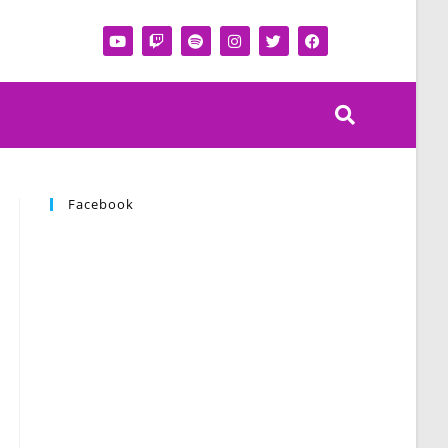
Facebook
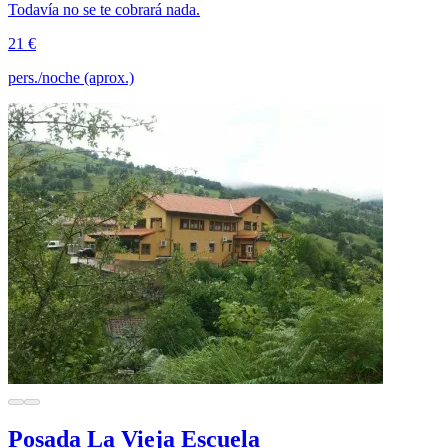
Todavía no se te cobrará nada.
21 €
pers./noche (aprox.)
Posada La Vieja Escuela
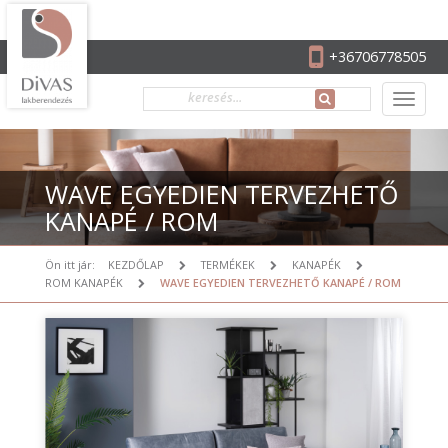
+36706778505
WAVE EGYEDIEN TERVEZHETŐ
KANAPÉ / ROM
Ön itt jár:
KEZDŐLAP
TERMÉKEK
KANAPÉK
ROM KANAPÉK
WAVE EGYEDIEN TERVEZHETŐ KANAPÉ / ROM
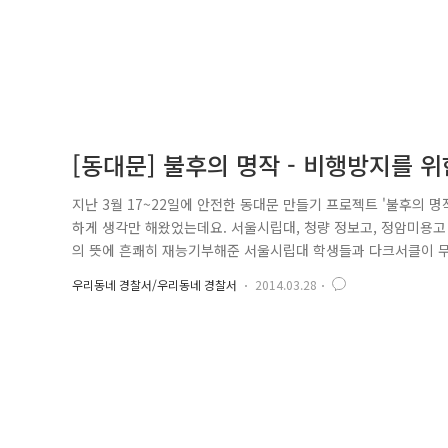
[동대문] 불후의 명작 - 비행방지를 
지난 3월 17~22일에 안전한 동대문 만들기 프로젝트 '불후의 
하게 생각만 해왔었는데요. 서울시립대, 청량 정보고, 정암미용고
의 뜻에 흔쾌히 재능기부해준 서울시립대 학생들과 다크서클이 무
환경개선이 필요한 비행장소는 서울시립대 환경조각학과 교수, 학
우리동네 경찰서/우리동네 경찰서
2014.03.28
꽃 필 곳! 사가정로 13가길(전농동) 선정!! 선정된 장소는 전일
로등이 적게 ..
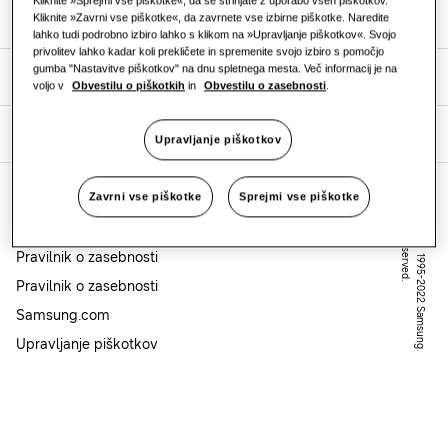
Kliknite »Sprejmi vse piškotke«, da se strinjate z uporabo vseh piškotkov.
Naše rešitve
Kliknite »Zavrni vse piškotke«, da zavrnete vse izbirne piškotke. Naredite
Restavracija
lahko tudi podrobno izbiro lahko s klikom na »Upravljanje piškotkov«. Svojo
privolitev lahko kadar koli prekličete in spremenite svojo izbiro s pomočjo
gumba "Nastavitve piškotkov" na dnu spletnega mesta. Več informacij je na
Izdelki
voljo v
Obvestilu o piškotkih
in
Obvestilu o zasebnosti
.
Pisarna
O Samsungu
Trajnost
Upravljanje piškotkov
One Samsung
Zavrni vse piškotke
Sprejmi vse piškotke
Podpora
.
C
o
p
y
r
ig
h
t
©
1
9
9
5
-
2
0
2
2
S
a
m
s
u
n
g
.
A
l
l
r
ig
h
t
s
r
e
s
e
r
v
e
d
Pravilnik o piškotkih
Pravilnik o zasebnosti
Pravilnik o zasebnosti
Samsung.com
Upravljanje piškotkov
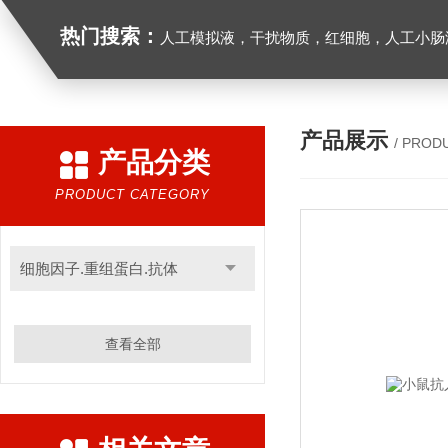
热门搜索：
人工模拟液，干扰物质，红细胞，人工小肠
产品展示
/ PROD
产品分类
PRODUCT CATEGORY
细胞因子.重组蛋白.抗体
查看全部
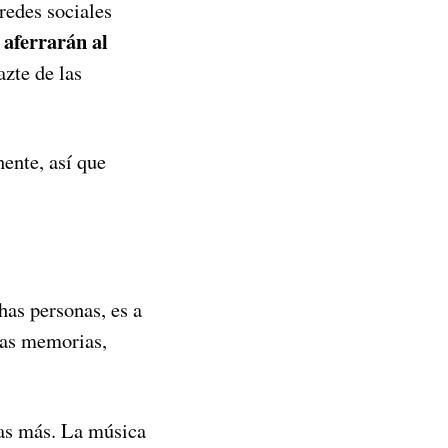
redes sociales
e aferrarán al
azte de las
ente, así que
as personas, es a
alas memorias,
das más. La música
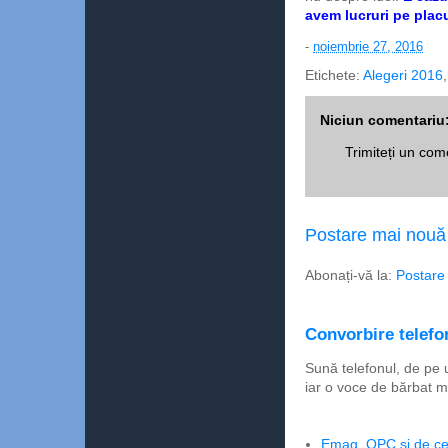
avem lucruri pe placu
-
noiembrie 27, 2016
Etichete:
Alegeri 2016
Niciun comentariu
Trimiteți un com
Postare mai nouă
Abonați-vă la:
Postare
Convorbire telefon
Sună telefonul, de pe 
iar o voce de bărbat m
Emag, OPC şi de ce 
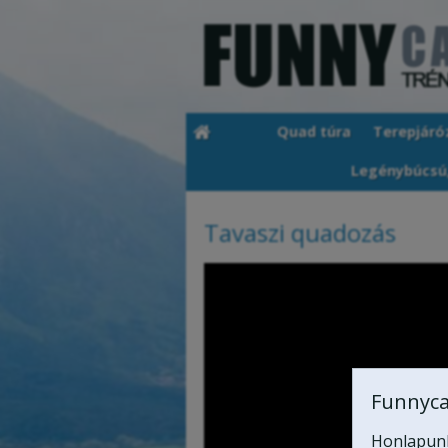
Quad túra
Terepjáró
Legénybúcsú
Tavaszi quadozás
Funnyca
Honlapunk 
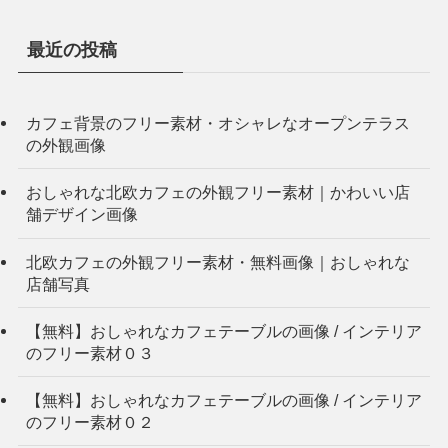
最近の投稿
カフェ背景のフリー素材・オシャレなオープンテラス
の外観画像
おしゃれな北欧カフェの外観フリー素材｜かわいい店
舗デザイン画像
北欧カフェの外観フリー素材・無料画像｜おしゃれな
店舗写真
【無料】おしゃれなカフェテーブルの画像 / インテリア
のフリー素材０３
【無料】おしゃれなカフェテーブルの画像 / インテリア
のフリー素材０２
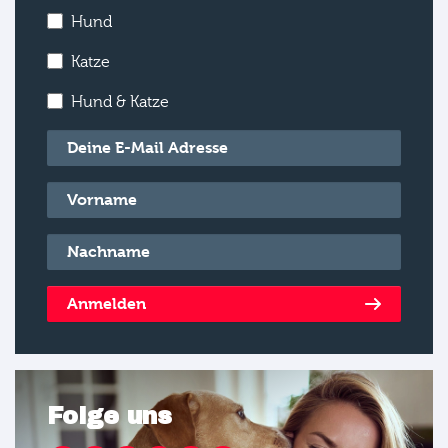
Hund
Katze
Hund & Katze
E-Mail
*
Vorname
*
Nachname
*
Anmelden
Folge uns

• • • •

* Work item *
Your answer should consist of the lines above that hold the word "Obvestilu".

* Exercise result *
Obvestilu o piškotkih
Obvestilu o zasebnosti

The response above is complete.